De personele uitgaven kerndepartement bestaan uit alle personeelsuitgaven inclusief de inhuur van externen voor zowel primaire als ondersteunende processen. De materiële uitgaven hebben betrekking op activiteiten en middelen ter ondersteuning van het primaire proces. Dit omvat onder andere uitgaven aan ICT, bijdragen aan shared service organisaties (SSO's), zoals huisvestingskosten en overige materiële kosten, zoals opdrachten.

De uitgaven voor externe inhuur zijn op voorhand moeilijk te ramen. Daarnaast kan het budget (en de realisatie) voor externe inhuur in de loop van het begrotingsjaar wijzigen, ook door tussentijdse interne herschikking van budgetten binnen het apparaatsbudget (bijvoorbeeld van budget voor eigen personeel naar budget voor de inhuur van externen). Tot slot zullen de apparaatsuitgaven in 2025 anders uitvallen dan nu in de begroting staat vermeld, doordat een aantal technische mutaties lopende het jaar wordt verwerkt. Het betreft dan kosten voor bijvoorbeeld ICT-dienstverlening en huisvesting, waarvan de facturen centraal worden betaald aan de desbetreffende SSO binnen het Rijk en pas lopende het jaar in rekening worden gebracht aan de dienstonderdelen van VWS. In de suppletoire begrotingen zullen deze mutaties worden gemeld en zo nodig toegelicht.

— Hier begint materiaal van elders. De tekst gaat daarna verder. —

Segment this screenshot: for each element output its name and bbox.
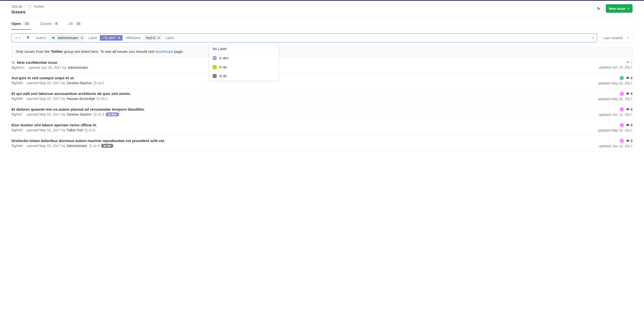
issue-milestone[interactable]: v2.0 (89, 144, 100, 148)
tab-all-count: 21 (75, 22, 82, 26)
issue-milestone[interactable]: v2.0 (84, 128, 95, 132)
sort-dropdown[interactable]: Last created (600, 33, 632, 42)
issue-updated: updated May 02, 2017 (598, 81, 632, 85)
issue-ref[interactable]: flight#11 (12, 66, 25, 70)
issue-author[interactable]: Administrator (68, 66, 88, 70)
filter-history-button[interactable] (12, 34, 24, 42)
chevron-down-icon (627, 8, 629, 9)
issue-title[interactable]: Et dolores quaerat rem ea autem placeat … (12, 107, 145, 111)
assignee-avatar[interactable] (620, 91, 624, 96)
label-option[interactable]: to do (209, 72, 278, 80)
breadcrumb-root[interactable]: GitLab (12, 4, 22, 8)
label-option-none-text: No Label (213, 47, 227, 51)
issue-ref[interactable]: flight#7 (12, 112, 23, 116)
issue-opened-text: opened Jun 15, 2017 by (29, 66, 66, 70)
issue-row: Distinctio totam doloribus ducimus autem… (12, 136, 632, 151)
issue-author[interactable]: Desiree Stanton (67, 81, 92, 85)
label-option-none[interactable]: No Label (209, 44, 278, 53)
issue-milestone-text: v2.0 (98, 112, 104, 116)
issue-opened-text: opened May 02, 2017 by (27, 97, 65, 101)
issue-ref[interactable]: flight#9 (12, 81, 23, 85)
rss-button[interactable] (593, 4, 604, 13)
issue-ref[interactable]: flight#8 (12, 97, 23, 101)
label-dropdown: No Label in dev in qa to do (209, 44, 279, 81)
label-swatch (213, 65, 217, 69)
assignee-avatar[interactable] (620, 123, 624, 127)
comments-count[interactable]: 8 (626, 92, 632, 96)
issue-milestone-text: v2.0 (88, 128, 95, 132)
issue-title-text: New confidential issue (17, 60, 58, 65)
issue-title[interactable]: Eius tenetur sint labore aperiam nemo of… (12, 123, 97, 127)
new-issue-label: New issue (609, 7, 625, 10)
filter-label-label: Label (87, 36, 98, 40)
issue-right-icons: 8 (620, 123, 632, 127)
issue-right-icons: 8 (620, 91, 632, 96)
tab-open[interactable]: Open 15 (12, 21, 30, 30)
issue-title[interactable]: New confidential issue (12, 60, 88, 65)
issue-right-icons: 0 (626, 60, 632, 64)
issue-label-pill[interactable]: to do (101, 144, 113, 148)
issue-title[interactable]: Distinctio totam doloribus ducimus autem… (12, 139, 165, 143)
assignee-avatar[interactable] (620, 76, 624, 80)
clear-filter-button[interactable]: ✕ (591, 36, 594, 40)
issue-milestone-text: v2.0 (93, 144, 100, 148)
filter-author-chip[interactable]: ✽ Administrator ✕ (49, 35, 85, 41)
issue-row: Eius tenetur sint labore aperiam nemo of… (12, 120, 632, 136)
issue-ref[interactable]: flight#4 (12, 144, 23, 148)
issue-author[interactable]: Administrator (67, 144, 87, 148)
comments-count[interactable]: 8 (626, 139, 632, 143)
comment-icon (626, 76, 630, 80)
label-option-text: in qa (219, 65, 227, 69)
new-issue-button[interactable]: New issue (606, 4, 632, 13)
issue-meta: flight#11·opened Jun 15, 2017 byAdminist… (12, 66, 88, 70)
tab-open-count: 15 (23, 22, 30, 26)
assignee-avatar[interactable] (620, 107, 624, 112)
confidential-icon (12, 61, 15, 64)
issue-label-pill[interactable]: in dev (106, 112, 119, 116)
close-icon[interactable]: ✕ (118, 36, 120, 40)
breadcrumb-group[interactable]: Twitter (34, 4, 44, 8)
header-row: GitLab / ? Twitter Issues New issue (8, 1, 636, 17)
label-option[interactable]: in qa (209, 63, 278, 72)
issue-right-icons: 8 (620, 107, 632, 112)
issue-title-text: Aut quis in sed cumque sequi et ut. (12, 76, 75, 80)
issue-meta: flight#5·opened May 02, 2017 byFallon Fe… (12, 128, 97, 132)
banner-dashboard-link[interactable]: dashboard (156, 49, 173, 54)
comments-count[interactable]: 8 (626, 123, 632, 127)
label-option[interactable]: in dev (209, 54, 278, 63)
label-option-text: to do (219, 74, 227, 78)
separator-dot: · (24, 97, 25, 101)
close-icon[interactable]: ✕ (157, 36, 160, 40)
comment-icon (626, 108, 630, 111)
tab-closed-label: Closed (40, 21, 52, 26)
clock-icon (84, 129, 88, 132)
tab-all[interactable]: All 21 (69, 21, 82, 30)
issue-author[interactable]: Desiree Stanton (67, 112, 92, 116)
tab-closed[interactable]: Closed 6 (40, 21, 59, 30)
issue-milestone[interactable]: v2.0 (93, 112, 104, 116)
comments-count[interactable]: 8 (626, 107, 632, 111)
info-banner: Only issues from the Twitter group are l… (12, 46, 632, 57)
issue-milestone[interactable]: v4.0 (93, 81, 104, 85)
breadcrumb-separator: / (24, 4, 26, 8)
filter-funnel[interactable] (24, 34, 32, 42)
issue-author[interactable]: Fallon Feil (67, 128, 83, 132)
issue-author[interactable]: Hassan Buckridge (67, 97, 95, 101)
filter-milestone-chip[interactable]: %v0.0 ✕ (144, 35, 162, 41)
filter-label-chip[interactable]: ~"in dev" ✕ (100, 35, 122, 41)
assignee-avatar[interactable] (620, 139, 624, 143)
issue-right-icons: 8 (620, 139, 632, 143)
issue-ref[interactable]: flight#5 (12, 128, 23, 132)
separator-dot: · (24, 128, 25, 132)
label-swatch (213, 56, 217, 60)
filter-search[interactable]: Author ✽ Administrator ✕ Label ~"in dev"… (12, 33, 597, 42)
comments-count[interactable]: 0 (626, 60, 632, 64)
close-icon[interactable]: ✕ (80, 36, 83, 40)
issue-title[interactable]: Et qui odit sint laborum accusantium arc… (12, 91, 131, 96)
banner-suffix: page. (173, 49, 184, 54)
issue-milestone[interactable]: v0.0 (96, 97, 107, 101)
banner-prefix: Only issues from the (16, 49, 51, 54)
comments-count[interactable]: 8 (626, 76, 632, 80)
issue-title[interactable]: Aut quis in sed cumque sequi et ut. (12, 76, 104, 80)
issue-milestone-text: v4.0 (98, 81, 104, 85)
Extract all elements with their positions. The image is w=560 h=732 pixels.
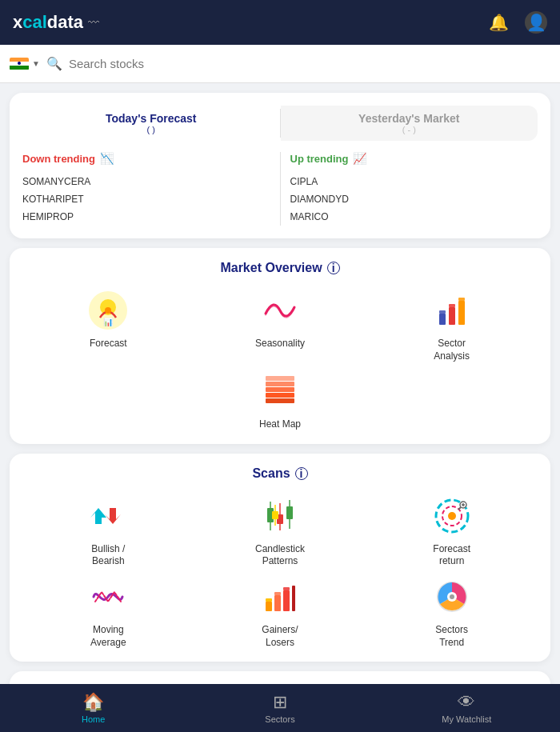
svg-rect-36 <box>266 598 272 602</box>
down-trend-col: Down trending 📉 SOMANYCERA KOTHARIPET HE… <box>22 152 270 226</box>
gainers-losers-item[interactable]: Gainers/Losers <box>244 574 316 649</box>
nav-sectors-label: Sectors <box>265 714 294 724</box>
bell-icon[interactable]: 🔔 <box>489 13 509 32</box>
seasonality-icon <box>258 288 302 333</box>
svg-rect-11 <box>266 387 294 392</box>
svg-rect-38 <box>283 587 290 590</box>
heatmap-item[interactable]: Heat Map <box>244 369 316 431</box>
moving-average-item[interactable]: MovingAverage <box>72 574 144 649</box>
up-item-2[interactable]: DIAMONDYD <box>290 190 538 208</box>
svg-rect-35 <box>292 586 295 611</box>
bullish-bearish-item[interactable]: Bullish /Bearish <box>72 494 144 568</box>
svg-point-27 <box>448 512 456 520</box>
scans-row-2: MovingAverage <box>22 574 538 649</box>
svg-rect-4 <box>439 314 446 325</box>
svg-rect-5 <box>449 307 455 325</box>
forecast-tabs: Today's Forecast ( ) Yesterday's Market … <box>22 106 538 141</box>
market-overview-title: Market Overview i <box>22 261 538 275</box>
tools-card: Tools <box>10 671 550 684</box>
down-trend-header: Down trending 📉 <box>22 152 270 165</box>
nav-watchlist[interactable]: 👁 My Watchlist <box>374 692 560 724</box>
today-forecast-tab[interactable]: Today's Forecast ( ) <box>22 106 280 141</box>
india-flag <box>10 58 29 70</box>
logo: xcaldata 〰 <box>13 12 99 33</box>
forecast-icon: 📊 <box>86 288 130 333</box>
country-selector[interactable]: ▼ <box>10 58 40 70</box>
svg-marker-16 <box>105 508 121 524</box>
forecast-label: Forecast <box>90 338 127 350</box>
seasonality-label: Seasonality <box>255 338 305 350</box>
sectors-trend-icon <box>430 574 474 619</box>
nav-home[interactable]: 🏠 Home <box>0 692 186 724</box>
bullish-bearish-label: Bullish /Bearish <box>91 543 125 568</box>
market-overview-info-icon[interactable]: i <box>327 262 340 274</box>
up-trending-label: Up trending <box>290 153 349 165</box>
user-icon[interactable]: 👤 <box>525 11 547 34</box>
yesterday-tab-sub: ( - ) <box>284 125 535 134</box>
home-icon: 🏠 <box>82 692 104 713</box>
nav-sectors[interactable]: ⊞ Sectors <box>186 692 373 724</box>
market-overview-row-1: 📊 Forecast Seasonality <box>22 288 538 362</box>
yesterday-market-tab[interactable]: Yesterday's Market ( - ) <box>281 106 538 141</box>
down-item-1[interactable]: SOMANYCERA <box>22 173 270 190</box>
svg-rect-33 <box>274 595 281 611</box>
scans-row-1: Bullish /Bearish <box>22 494 538 568</box>
down-item-2[interactable]: KOTHARIPET <box>22 190 270 208</box>
scans-card: Scans i Bullish /Bearish <box>10 454 550 662</box>
svg-rect-14 <box>266 398 294 403</box>
candlestick-label: CandlestickPatterns <box>255 543 305 568</box>
search-icon: 🔍 <box>46 56 62 71</box>
svg-point-41 <box>450 594 454 599</box>
svg-rect-8 <box>449 304 455 307</box>
up-arrow-icon: 📈 <box>353 152 366 165</box>
candlestick-icon <box>258 494 302 538</box>
forecast-return-item[interactable]: Forecastreturn <box>416 494 488 568</box>
yesterday-tab-title: Yesterday's Market <box>284 112 535 125</box>
svg-marker-15 <box>90 508 106 524</box>
search-input[interactable] <box>69 57 550 70</box>
svg-text:📊: 📊 <box>103 317 114 327</box>
svg-rect-32 <box>266 602 272 611</box>
up-item-1[interactable]: CIPLA <box>290 173 538 190</box>
search-bar: ▼ 🔍 <box>0 45 560 83</box>
up-trend-col: Up trending 📈 CIPLA DIAMONDYD MARICO <box>290 152 538 226</box>
header-icons: 🔔 👤 <box>489 11 547 34</box>
candlestick-item[interactable]: CandlestickPatterns <box>244 494 316 568</box>
sectors-icon: ⊞ <box>273 692 287 713</box>
seasonality-item[interactable]: Seasonality <box>244 288 316 362</box>
logo-squiggle-icon: 〰 <box>88 16 99 29</box>
svg-rect-24 <box>272 511 278 519</box>
sector-analysis-label: SectorAnalysis <box>434 338 470 362</box>
svg-rect-12 <box>266 382 294 386</box>
down-arrow-icon: 📉 <box>100 152 114 165</box>
forecast-item[interactable]: 📊 Forecast <box>72 288 144 362</box>
scans-info-icon[interactable]: i <box>295 467 308 480</box>
svg-rect-34 <box>283 590 290 611</box>
sector-analysis-icon <box>430 288 474 333</box>
watchlist-icon: 👁 <box>458 692 475 713</box>
svg-rect-13 <box>266 376 294 381</box>
nav-home-label: Home <box>82 714 105 724</box>
moving-average-label: MovingAverage <box>90 624 126 649</box>
main-content: Today's Forecast ( ) Yesterday's Market … <box>0 83 560 684</box>
sectors-trend-item[interactable]: SectorsTrend <box>416 574 488 649</box>
today-tab-sub: ( ) <box>26 125 277 134</box>
market-overview-card: Market Overview i 📊 Foreca <box>10 248 550 444</box>
nav-watchlist-label: My Watchlist <box>442 714 491 724</box>
forecast-card: Today's Forecast ( ) Yesterday's Market … <box>10 93 550 238</box>
down-item-3[interactable]: HEMIPROP <box>22 208 270 226</box>
sectors-trend-label: SectorsTrend <box>435 624 468 649</box>
up-item-3[interactable]: MARICO <box>290 208 538 226</box>
market-overview-row-2: Heat Map <box>22 369 538 431</box>
sector-analysis-item[interactable]: SectorAnalysis <box>416 288 488 362</box>
down-trending-label: Down trending <box>22 153 95 165</box>
heatmap-label: Heat Map <box>259 418 301 431</box>
svg-point-2 <box>105 307 111 314</box>
svg-rect-37 <box>274 592 281 595</box>
heatmap-icon <box>258 369 302 414</box>
moving-average-icon <box>86 574 130 619</box>
up-trend-header: Up trending 📈 <box>290 152 538 165</box>
trend-section: Down trending 📉 SOMANYCERA KOTHARIPET HE… <box>22 152 538 226</box>
bullish-bearish-icon <box>86 494 130 538</box>
forecast-return-label: Forecastreturn <box>433 543 470 568</box>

Tabel 63 Apparaatsuitgaven kernministerie 2025 onderverdeeld naar Directoraat-Generaal (Bedragen x € 1.000)

Omschrijving

2025

Directoraat-generaal Volksgezondheid

23.795

Directoraat-generaal Curatieve zorg

21.671

Directoraat-generaal Langdurige zorg

42.649

Totaal beleid

88.115

Secretaris-generaal / (plaatsvervangend) secretaris-generaal

343.668

Totaal apparaatsuitgaven kerndepartement

431.783

4.2.2 Toelichting apparaatsuitgaven inspecties, SCP en raden

Personele- en materiële uitgaven inspecties, SCP en raden

Inspectie Gezondheidszorg en Jeugd

We kunnen in Nederland vertrouwen op goede gezondheidszorg en jeugdhulp. Voor iedereen, altijd en overal. Dat willen we graag zo houden, ook voor volgende generaties. Daarom houdt de Inspectie Gezondheidszorg en Jeugd (IGJ) toezicht op de kwaliteit en veiligheid van de zorg en jeugdhulp in Nederland. En samen met andere Europese inspecties waakt de IGJ over de internationale markt voor geneesmiddelen en medische hulpmiddelen.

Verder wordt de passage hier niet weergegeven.